Forget it just being exhibitors and consider the unions as well.
The studios and the corporations that own them think of every piece of the puzzle, human or not, as being something that should be adjusted to serve their every interest and whim. Actors, writers, and directors have a job to do, but the remuneration, unless the individual is powerful enough to demand and receive more, should, in the eyes of these companies, serve their bottom line. There are only two common denominators; ego and money. And money usually wins over ego.
What’s hard, for those of us who believe in fairness and shared responsibility, is that the corporations aren’t really wrong… they are just doing what corporations do. AMPTP couldn’t run roughshod over the talent unions, as they did in the last serious round of contracts, without the unions/guilds submitting (consciously or otherwise). The only leverage the employees really have is themselves and their work… but even with one guild striking, they couldn’t hold it together long enough to get significantly improved contracts. And now, SAG is already a shadow of its former self.
Exhibitors have long seemed to have an inferiority complex, like Canadians often have about America. Inferiority is not an objective truth. These are symbiotic relationships. But roles are quickly set and the distributors’ superiority complex is profound, almost made worse by the awareness that they really do need the theater owners. That’s a step less control than is optimal. This makes ideas like shortened theatrical windows more attractive, even if they don’t make financial sense… because ego makes them think that more control will eventually lead to more money. How many times has that been wrong? (We can start the conversation with the DVD Bubble and the failure to manage it.)
The exhibitors get fawned over in public by the distributors and then, after the doors close, they are treated as though they were just another obstacle to overcome. The movie theater industry in America was really rebuilt in the late 90s, by way of a load of bankruptcies, and allowed for a reconsideration of how films could be distributed. Without that partnership with the exhibitors, we wouldn’t have the massive openings we now have, which in turn, have led to the studios thinking that they can short the theatrical runs and get to the post-theatrical in 6 weeks or less, where the split is more lucrative to them.
But I can’t say that the studios/distributors are The Bad Guys. There is no morality to business, good or bad. There are some people with strong moral ideas and some of them are even enormously successful business people. But the standard for decision making, beyond those exceptions, is not a secret. Maximize in any way that doesn’t, ultimately, minimize due to the force of the maximizing action. Morality is a math problem.
The distributors are dead wrong, in my opinion, about this idea… on a business level before we even discuss the art of cinema. But are they evil? No, not really. Even though WB and Universal are both owned by parents with cable businesses and Fox is owned by a parent with an international satellite business, and Sony sees a big piece of its future as a content conduit via the internet by way of their hardware platforms… they are just trying to maximize their businesses.

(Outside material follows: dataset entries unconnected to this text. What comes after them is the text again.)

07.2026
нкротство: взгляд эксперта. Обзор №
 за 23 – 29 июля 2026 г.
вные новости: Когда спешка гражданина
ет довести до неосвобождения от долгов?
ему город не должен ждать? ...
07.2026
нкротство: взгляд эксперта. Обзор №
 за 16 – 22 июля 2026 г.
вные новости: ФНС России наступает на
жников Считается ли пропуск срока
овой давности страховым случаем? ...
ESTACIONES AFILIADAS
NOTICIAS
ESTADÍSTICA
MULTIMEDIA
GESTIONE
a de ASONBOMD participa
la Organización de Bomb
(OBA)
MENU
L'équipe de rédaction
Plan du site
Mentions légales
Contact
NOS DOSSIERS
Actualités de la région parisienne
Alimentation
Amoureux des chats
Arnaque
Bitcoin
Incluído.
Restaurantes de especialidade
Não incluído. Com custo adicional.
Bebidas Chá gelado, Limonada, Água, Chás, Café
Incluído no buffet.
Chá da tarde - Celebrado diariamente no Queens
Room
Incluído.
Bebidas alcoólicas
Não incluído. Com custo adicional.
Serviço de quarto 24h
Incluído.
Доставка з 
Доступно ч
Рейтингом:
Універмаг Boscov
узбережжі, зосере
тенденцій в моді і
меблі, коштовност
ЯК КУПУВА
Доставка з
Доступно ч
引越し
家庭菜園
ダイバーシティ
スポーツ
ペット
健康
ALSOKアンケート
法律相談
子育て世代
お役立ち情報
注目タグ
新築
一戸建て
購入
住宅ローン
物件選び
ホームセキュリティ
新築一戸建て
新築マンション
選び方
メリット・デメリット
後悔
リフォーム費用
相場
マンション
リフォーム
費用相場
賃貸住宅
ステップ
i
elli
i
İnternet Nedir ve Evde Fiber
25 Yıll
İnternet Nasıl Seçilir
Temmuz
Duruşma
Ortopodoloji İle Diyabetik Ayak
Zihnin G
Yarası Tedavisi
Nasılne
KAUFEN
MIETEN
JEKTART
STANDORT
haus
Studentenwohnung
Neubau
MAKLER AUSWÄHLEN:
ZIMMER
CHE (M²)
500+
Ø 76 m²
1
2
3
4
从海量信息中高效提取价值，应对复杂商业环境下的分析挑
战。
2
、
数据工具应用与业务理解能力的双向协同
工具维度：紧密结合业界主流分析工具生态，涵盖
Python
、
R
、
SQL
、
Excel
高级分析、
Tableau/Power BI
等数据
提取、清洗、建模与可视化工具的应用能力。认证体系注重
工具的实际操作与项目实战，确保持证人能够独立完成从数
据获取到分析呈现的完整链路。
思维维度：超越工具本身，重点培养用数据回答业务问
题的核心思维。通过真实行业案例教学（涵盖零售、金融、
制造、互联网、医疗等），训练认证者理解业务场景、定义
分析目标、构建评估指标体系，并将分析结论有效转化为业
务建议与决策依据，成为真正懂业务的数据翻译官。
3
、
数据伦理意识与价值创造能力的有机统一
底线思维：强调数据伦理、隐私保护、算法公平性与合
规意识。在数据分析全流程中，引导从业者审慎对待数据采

This, of course, makes it all harder to respond to naked aggression. Villains make it easier to get the troops excited. Exhibitors can’t actually KNOW that shortened windows will undermine their businesses. It’s just a well-educated guess. While nothing has buried theatrical, every major innovation that makes filmed entertainment more accessible away from theaters has done incremental damage.
And ironically, while Jim Cameron and George Lucas and Jeffrey Katzenberg talk about improving the movie experience with new technology, they are unwittingly playing right into the hands of the studios that want more events and fewer movies. The theory, according to the trio, is that even conventional dramas will be improved by 3D and other improving technologies. But what I hear is the chance for those who want to turn theatrical into an event medium.
For theater owners to be able to change this equation, they will have to be willing to lose some money. Some serious money. Soon. Essentially, it is like a strike situation. Both sides have something to lose… and the repercussions will last longer than the moment.
The Distributors keeps getting to have its cake and eat it too. And as much as I hope it’s not true, I expect it to go that way on this as well. Distributors will give up some short term battles to win the war. The ball may not roll all the way down hill. But we will probably have to wait to for economic forces to change the playing field… which is usually too late.
So whose side do you take? The Good Guys who don’t stick to their guns or The Bad Guys who do? It isn’t as easy a question as it probably should be.